When I lived in Montreal I would occasionally walk through Notre-Dame-Des-Neiges Cemetery to get over the mountain. At one point they were blasting close to the older plots. Many of the majestic tombstones were supported with various lengths of lumber and wire, and wrapped in translucent plastic for protection. The light from the setting sun glowed through the plastic, creating a hazy silhouette around the stone monuments. I was struck by how the temporary protective materials seemed to suggest the rich fleetingness of human life, adding to the tombstone’s raison d’être. I wound up adapting the effect for the graveyard scene in a production of Spring Awakening by Frank Wedekind.
Now what has all that got to do with biking in Ottawa/Outaouais?
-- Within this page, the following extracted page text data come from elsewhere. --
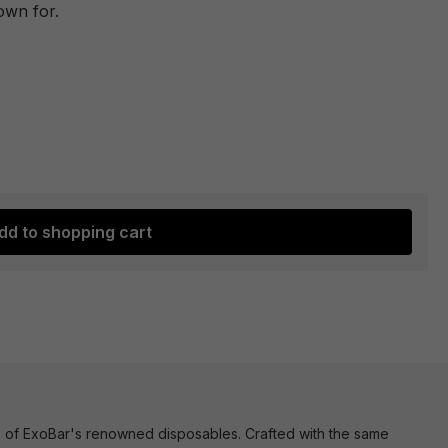
own for.
dd to shopping cart
ence of ExoBar's renowned disposables. Crafted with the same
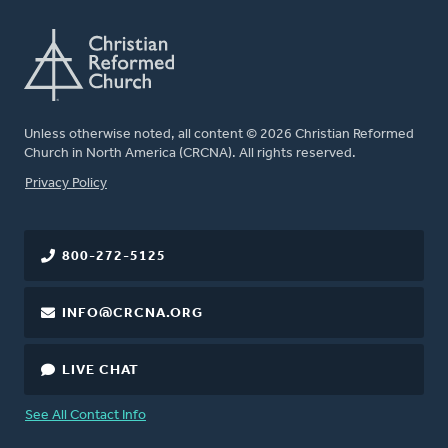
Unless otherwise noted, all content © 2026 Christian Reformed
Church in North America (CRCNA). All rights reserved.
FOOTER
Privacy Policy
800-272-5125
INFO@CRCNA.ORG
LIVE CHAT
See All Contact Info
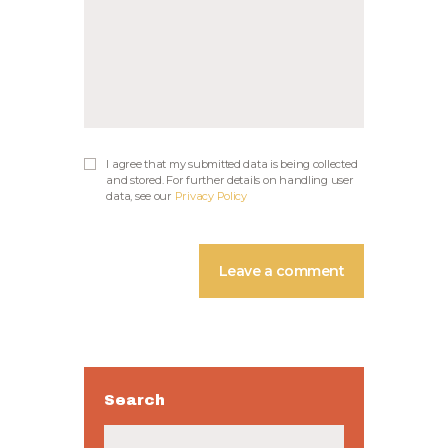
I agree that my submitted data is being collected
and stored. For further details on handling user
data, see our
Privacy Policy
Search
Buscar:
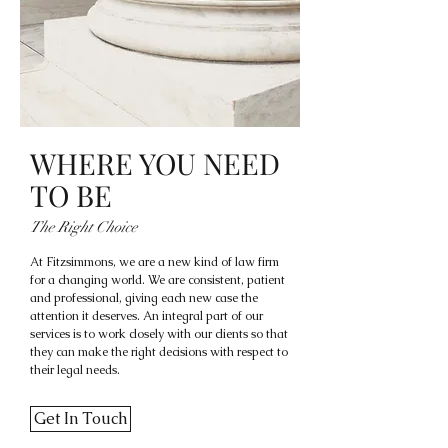
WHERE YOU NEED
TO BE
The Right Choice
At Fitzsimmons, we are a new kind of law firm
for a changing world. We are consistent, patient
and professional, giving each new case the
attention it deserves. An integral part of our
services is to work closely with our clients so that
they can make the right decisions with respect to
their legal needs.
Get In Touch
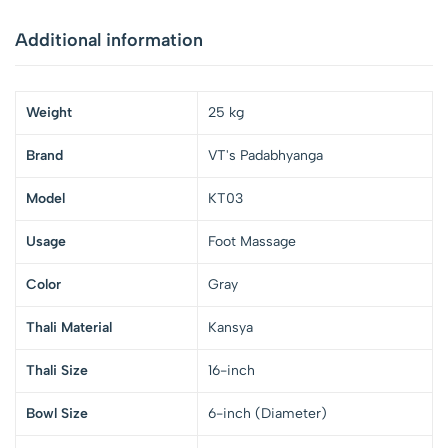
Additional information
Weight
25 kg
Brand
VT's Padabhyanga
Model
KT03
Usage
Foot Massage
Color
Gray
Thali Material
Kansya
Thali Size
16-inch
Bowl Size
6-inch (Diameter)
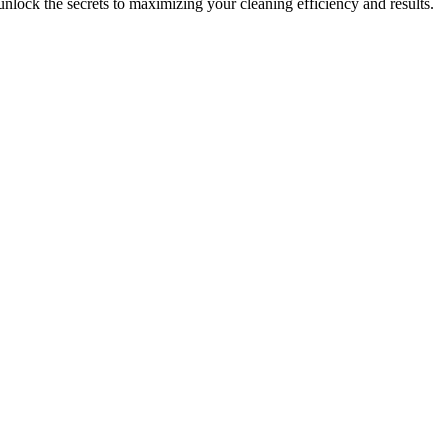
k the secrets to maximizing your cleaning efficiency and results.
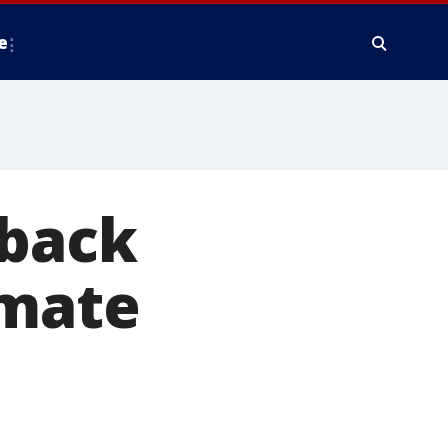
e
 back
nmate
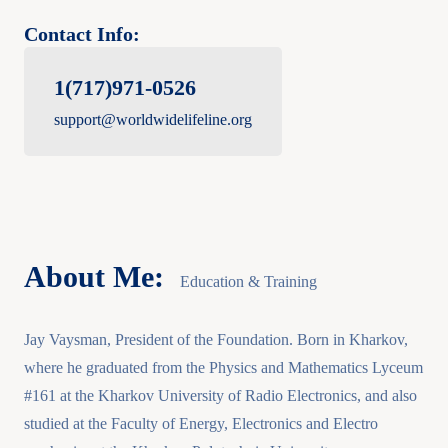
Contact Info:
1(717)971-0526
support@worldwidelifeline.org
About Me:
Education & Training
Jay Vaysman, President of the Foundation. Born in Kharkov,
where he graduated from the Physics and Mathematics Lyceum
#161 at the Kharkov University of Radio Electronics, and also
studied at the Faculty of Energy, Electronics and Electro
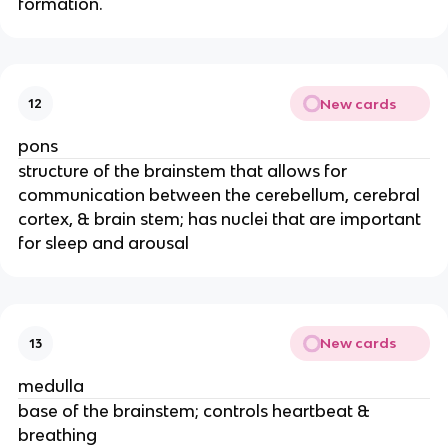
formation.
New cards
12
pons
structure of the brainstem that allows for
communication between the cerebellum, cerebral
cortex, & brain stem; has nuclei that are important
for sleep and arousal
New cards
13
medulla
base of the brainstem; controls heartbeat &
breathing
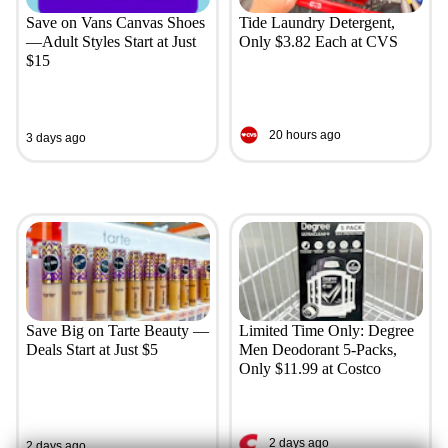
Save on Vans Canvas Shoes
Tide Laundry Detergent,
—Adult Styles Start at Just
Only $3.82 Each at CVS
$15
20 hours ago
3 days ago
Save Big on Tarte Beauty —
Limited Time Only: Degree
Deals Start at Just $5
Men Deodorant 5-Packs,
Only $11.99 at Costco
2 days ago
2 days ago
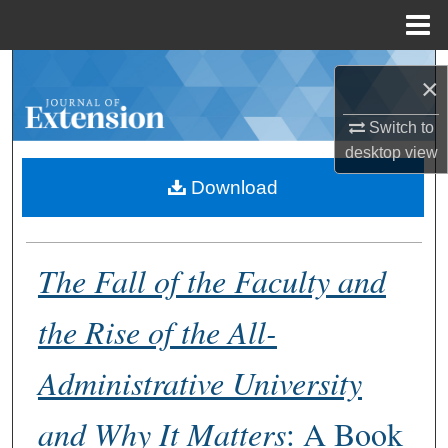
Menu
Home
Search
×
Browse Collections
Switch to
desktop
view
My Account
Download
About
The Fall of the Faculty and
Digital Commons Network™
the Rise of the All-
Administrative University
and Why It Matters
: A Book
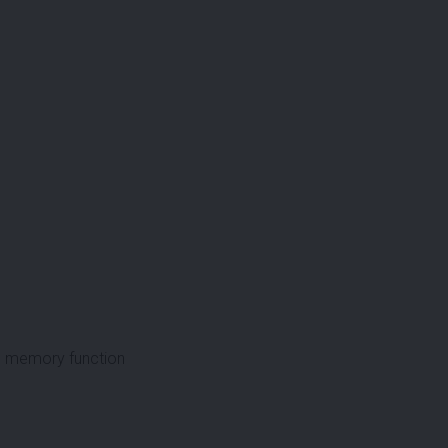
ith memory function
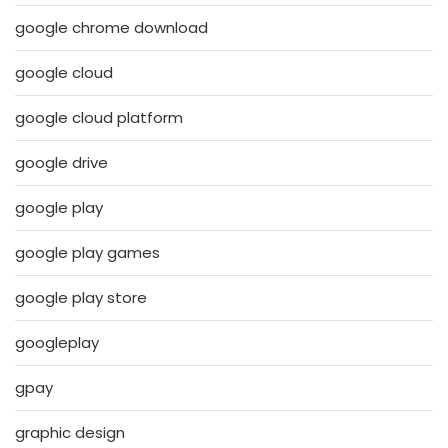
google chrome download
google cloud
google cloud platform
google drive
google play
google play games
google play store
googleplay
gpay
graphic design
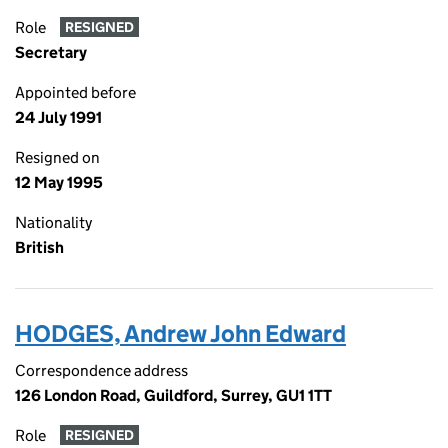
Role
RESIGNED
Secretary
Appointed before
24 July 1991
Resigned on
12 May 1995
Nationality
British
HODGES, Andrew John Edward
Correspondence address
126 London Road, Guildford, Surrey, GU1 1TT
Role
RESIGNED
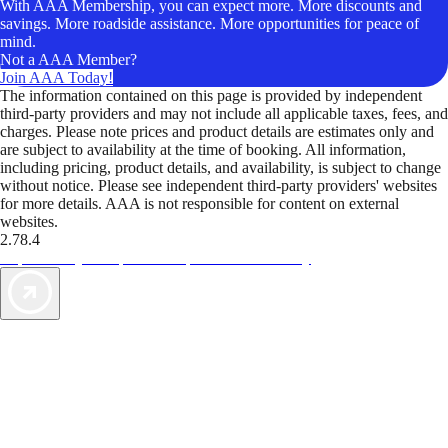
With AAA Membership, you can expect more. More discounts and
savings. More roadside assistance. More opportunities for peace of
mind.
Not a AAA Member?
Join AAA Today!
The information contained on this page is provided by independent
third-party providers and may not include all applicable taxes, fees, and
charges. Please note prices and product details are estimates only and
are subject to availability at the time of booking. All information,
including pricing, product details, and availability, is subject to change
without notice. Please see independent third-party providers' websites
for more details. AAA is not responsible for content on external
websites.
2.78.4
TripTik lets you explore the open road made easy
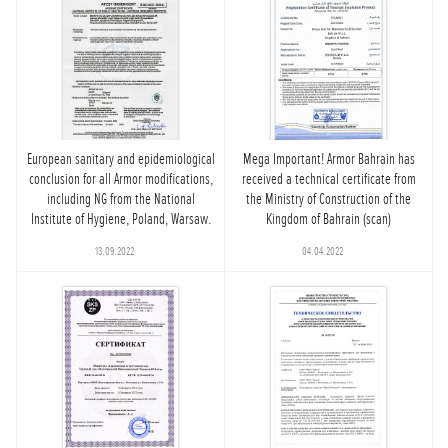
European sanitary and epidemiological
Mega Important! Armor Bahrain has
conclusion for all Armor modifications,
received a technical certificate from
including NG from the National
the Ministry of Construction of the
Institute of Hygiene, Poland, Warsaw.
Kingdom of Bahrain (scan)
13.09.2022
04.04.2022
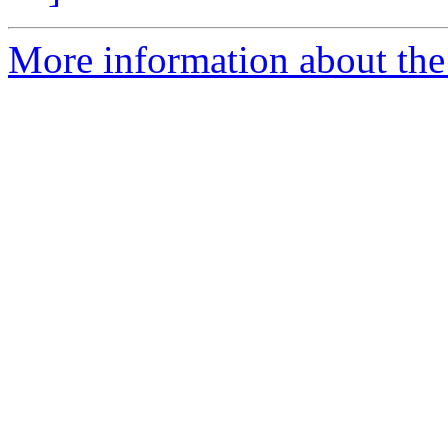
More information about the 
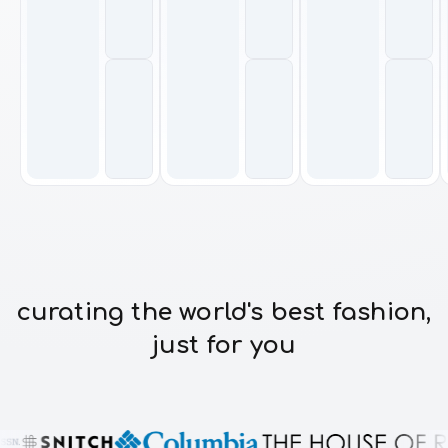
curating the world's best fashion,
just for you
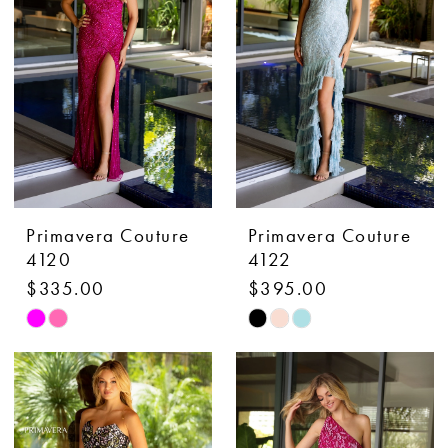
end
end
Primavera Couture
Primavera Couture
4120
4122
$335.00
$395.00
Skip
Skip
Color
Color
List
List
#2d00ac2acc
#b46fde89c3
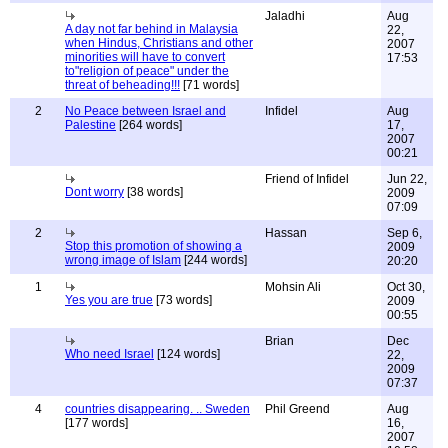
Jaladhi
Aug
A day not far behind in Malaysia
22,
when Hindus, Christians and other
2007
minorities will have to convert
17:53
to"religion of peace" under the
threat of beheading!!!
[71 words]
2
No Peace between Israel and
Infidel
Aug
Palestine
[264 words]
17,
2007
00:21
Friend of Infidel
Jun 22,
Dont worry
[38 words]
2009
07:09
2
Hassan
Sep 6,
Stop this promotion of showing a
2009
wrong image of Islam
[244 words]
20:20
1
Mohsin Ali
Oct 30,
Yes you are true
[73 words]
2009
00:55
Brian
Dec
Who need Israel
[124 words]
22,
2009
07:37
4
countries disappearing. .. Sweden
Phil Greend
Aug
[177 words]
16,
2007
Well, ever since then I’ve been fascinated by the juxtaposition of temporary protective cladding around structures as they are being renovated, and right now there are a few extensive renovations happening in town, so I headed off to check them out. Here’s how.
First stop, the National Gallery, where they have just recently begun replacing the glass in the Great Hall. Here are views from both the outside and the inside of the Gallery.
Second stop – the West Block on Parliament Hill.
They’ve got interpretive panels on the hoarding with information on the renovations, and a QR code you can scan which takes you to this site with even more info.
Here’s a night time view from New Years Eve.
On the other side of Wellington renovations are happening to this building as well.
Right beside it sits the Press Club building which is wrapped up in a brown fabric.